I was over in Europe sailing for a while under the British flag and while I was on the White River and Lucky Star both T2 vessels the Barren Hill was another one of the same class they were on charter to Esso under the Panama flag but carried a UK crew who signed both UK and Panamanian rules of engagement, there were 6 in all I believe, Olympic Mariner,and Steens Mountain, I cannot remember the other two ,not long after I left those ships and returned to Canada.one of the strange things was on board the White River there was a displaced person what his nationality really was no-one knew he worked in the engine room but they could not sack him or put him ashore,I often wondered what happened to him,as the White River was taken over by a German crew when I left to come home,maybe some-one on this site may know


----------



## OLD STRAWBERRY (Jan 20, 2006)

Thanks Jan for that.


----------



## 12548 (Mar 23, 2007)

Hi Tony,
Just thought you may like to see this,or possibly you have alllreday seen it!
Sorry if its not the correct one!
Cheers
joller6

http://www.aukevisser.nl/t2tanker/id646.htm


----------



## OLD STRAWBERRY (Jan 20, 2006)

Joller, thanks very much for that, the pic I have already seen but not the info. I guess I won't find much more abour Her unless I go to the National Archives.


----------



## STRAWBERRY (Jan 11, 2006)

You have opened up another Trail Dad, You aint half a sucker for punishment!


----------



## OLD STRAWBERRY (Jan 20, 2006)

I don't think I am going to get very far with this one Andy but I have got a pic of Her.


----------



## ruud (Dec 6, 2004)

Ahoy Tony,
Do have this one already?


----------



## OLD STRAWBERRY (Jan 20, 2006)

Much obliged Ruud, brilliant pic of Her.


----------



## OLD STRAWBERRY (Jan 20, 2006)

I am going to re-open this thread as it's getting on for 18 months or so before I first asked the question for any hopeful information on this incident.

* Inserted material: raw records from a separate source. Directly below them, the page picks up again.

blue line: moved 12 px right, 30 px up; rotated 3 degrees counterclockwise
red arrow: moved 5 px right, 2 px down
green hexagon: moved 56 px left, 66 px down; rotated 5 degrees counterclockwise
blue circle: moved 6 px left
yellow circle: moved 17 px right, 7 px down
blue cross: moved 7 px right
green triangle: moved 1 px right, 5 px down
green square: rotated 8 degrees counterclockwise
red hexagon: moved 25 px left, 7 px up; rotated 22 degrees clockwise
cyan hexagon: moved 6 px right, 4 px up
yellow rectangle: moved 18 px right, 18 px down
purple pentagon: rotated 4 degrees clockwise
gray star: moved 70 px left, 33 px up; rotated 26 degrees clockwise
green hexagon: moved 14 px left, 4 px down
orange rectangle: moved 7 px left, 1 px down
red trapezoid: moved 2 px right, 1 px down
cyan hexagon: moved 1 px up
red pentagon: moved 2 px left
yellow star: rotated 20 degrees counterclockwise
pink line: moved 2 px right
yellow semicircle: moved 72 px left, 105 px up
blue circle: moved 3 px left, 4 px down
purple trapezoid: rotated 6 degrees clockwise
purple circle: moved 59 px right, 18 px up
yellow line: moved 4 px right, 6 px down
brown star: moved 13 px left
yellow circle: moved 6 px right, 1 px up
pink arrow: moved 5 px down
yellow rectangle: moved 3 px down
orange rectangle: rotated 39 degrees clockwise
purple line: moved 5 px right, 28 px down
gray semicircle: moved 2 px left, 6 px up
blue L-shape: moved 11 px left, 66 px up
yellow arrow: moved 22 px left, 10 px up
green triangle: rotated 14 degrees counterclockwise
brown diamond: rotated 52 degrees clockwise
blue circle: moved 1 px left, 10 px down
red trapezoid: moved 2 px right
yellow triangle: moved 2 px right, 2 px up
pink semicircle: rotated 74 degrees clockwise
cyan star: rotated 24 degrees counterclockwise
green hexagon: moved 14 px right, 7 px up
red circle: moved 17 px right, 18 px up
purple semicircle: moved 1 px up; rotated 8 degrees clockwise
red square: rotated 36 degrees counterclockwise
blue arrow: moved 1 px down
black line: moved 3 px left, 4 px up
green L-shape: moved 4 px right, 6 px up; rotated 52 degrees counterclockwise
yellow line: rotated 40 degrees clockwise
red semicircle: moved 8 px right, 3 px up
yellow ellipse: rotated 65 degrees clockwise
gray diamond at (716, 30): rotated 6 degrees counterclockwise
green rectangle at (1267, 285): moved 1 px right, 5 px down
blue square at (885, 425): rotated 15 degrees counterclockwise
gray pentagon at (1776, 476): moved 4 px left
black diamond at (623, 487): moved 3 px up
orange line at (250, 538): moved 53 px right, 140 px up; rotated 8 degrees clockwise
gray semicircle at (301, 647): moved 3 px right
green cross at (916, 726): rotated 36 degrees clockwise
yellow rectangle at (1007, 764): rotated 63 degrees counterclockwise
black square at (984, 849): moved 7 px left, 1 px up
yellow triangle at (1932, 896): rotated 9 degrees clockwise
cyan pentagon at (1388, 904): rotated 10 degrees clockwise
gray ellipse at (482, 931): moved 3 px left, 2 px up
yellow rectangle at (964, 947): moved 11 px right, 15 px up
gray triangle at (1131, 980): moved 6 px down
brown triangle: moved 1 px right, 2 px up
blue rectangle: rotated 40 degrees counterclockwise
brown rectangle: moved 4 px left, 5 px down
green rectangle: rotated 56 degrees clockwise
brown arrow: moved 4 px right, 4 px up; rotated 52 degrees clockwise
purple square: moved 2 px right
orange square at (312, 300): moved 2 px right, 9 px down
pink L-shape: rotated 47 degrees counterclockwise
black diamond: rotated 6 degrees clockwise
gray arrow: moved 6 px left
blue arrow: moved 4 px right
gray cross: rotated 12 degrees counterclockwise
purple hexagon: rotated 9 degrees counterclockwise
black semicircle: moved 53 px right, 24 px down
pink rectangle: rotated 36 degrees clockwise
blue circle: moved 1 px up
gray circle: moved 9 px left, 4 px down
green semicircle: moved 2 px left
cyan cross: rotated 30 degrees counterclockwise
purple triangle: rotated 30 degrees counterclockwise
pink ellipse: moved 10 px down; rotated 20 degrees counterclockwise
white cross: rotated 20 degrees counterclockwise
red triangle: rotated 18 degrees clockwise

I find it astounding that my late Brother-in-law packed up the MN only to be called up and being sent to Cyprus during the troubles. Evidently there were some deaths on board the Barren Hill and the bodies were buried at sea??. My Brother-in-law being only a Deckboy found all too much for him and left the service.


----------



## hawkey01 (Mar 15, 2006)

Tony,

had a good look around but cannot find any info on a explosion or anything related to deaths on BarrenHill. However a little info if it may help.

T2 tanker.
Built 8/1944 by Alabama Drydock Mobile for US war shipping admin Mobile.
1947 Owners Lanmore Co Inc Panama.
48 Panama Transoceanic Co SA Panama.
1960 name changed to Phyllis T Conway.
Same owner rebuilt to 548ft - 14417Gt.
1975 Scrapped at San Esteban de Pravia.

Hawkey01


----------



## Hugh MacLean (Nov 18, 2005)

Tony,
I think you will need to get hold of the ship's official log, if it has survived, to move this one forward. Trouble is she had a US official number and was owned by the Cosmopolitan Shipping Co. I dont think there will be any records in the UK National Archives. I would be looking across the pond if I were you.
Regards


----------



## OLD STRAWBERRY (Jan 20, 2006)

I really wouldn't know where to begin as regards the US but many thanks Lads.


----------